For $T\in L(V,W)$, prove that there are bases such that $M(T)$ is 1 on the first dim range $T$ elements of the diagonal and zero everywhere else.

Question

I'd like to solve the following problem from Chapter 3, "Linear Maps", section 3.C "Matrices", from Axler's Linear Algebra Done Right.

3. Suppose $V$ and $W$ are finite-dimensional and $T\in L(V,W)$. Prove that there exist a basis of $V$ and a basis of $W$ such that with respect to these bases, all entries of $M(T)$ are $0$ except that the entries in row $j$, column $j$, equal 1 for $1\leq j\leq$ dim range $T$.

Let dim $V=n$ and dim $W=m$.

It seems to me that there is an easy case that occurs when $m\geq n$ In this case, we can reduce the set of vectors $Tv_1,...,Tv_n \in $ range $T$ to a basis of dimension $l\leq n$.

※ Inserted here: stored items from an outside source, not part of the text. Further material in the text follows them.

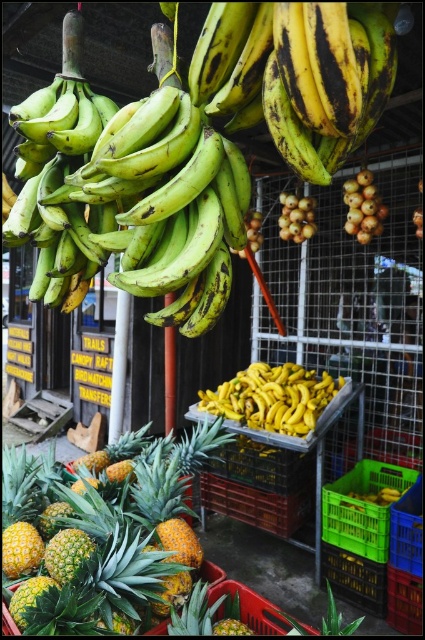 Question: Can you confirm if ripe yellow bananas at center is bigger than smooth brown plums at center?

Choices:
 (A) yes
 (B) no

Answer: (A)

Question: Estimate the real-world distances between objects in this image. Which object is farther from the ripe yellow bananas at center?

Choices:
 (A) smooth brown plums at center
 (B) green matte bananas at upper left
 (C) yellow matte bananas at center

Answer: (A)

Question: Among these objects, which one is nearest to the camera?

Choices:
 (A) yellow matte bananas at center
 (B) yellow spiky pineapple at center

Answer: (B)

Question: Is green matte bananas at upper left behind smooth brown plums at center?

Choices:
 (A) no
 (B) yes

Answer: (A)

Question: Does yellow spiky pineapple at center appear on the left side of smooth brown onion at center right?

Choices:
 (A) no
 (B) yes

Answer: (B)

Question: Estimate the real-world distances between objects in this image. Which object is farther from the smooth brown onion at center right?

Choices:
 (A) yellow matte bananas at center
 (B) smooth brown plums at center
 (C) ripe yellow bananas at center

Answer: (C) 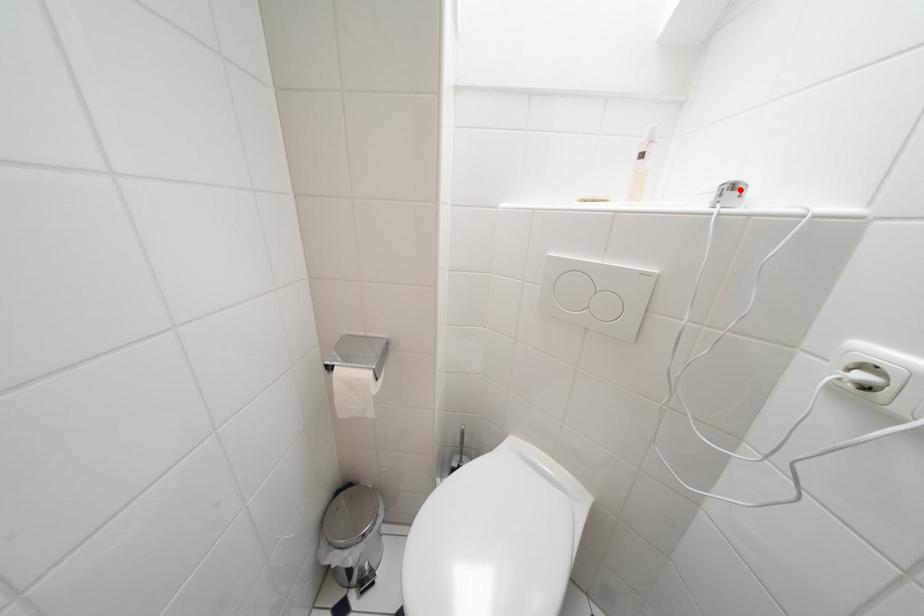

Without loss of generality, assume this basis is formed by the vectors

$$Tv_1,...,Tv_l$$

Extend these vectors to a basis of $W$

$$Tv_1,...,Tv_l,w_1,...,w_{m-l}$$

Then, the matrix of $T$ is $m$ by $n$ and has the desired properties.

I saw a solution on a website and it only contained this first case. But is there not a second case?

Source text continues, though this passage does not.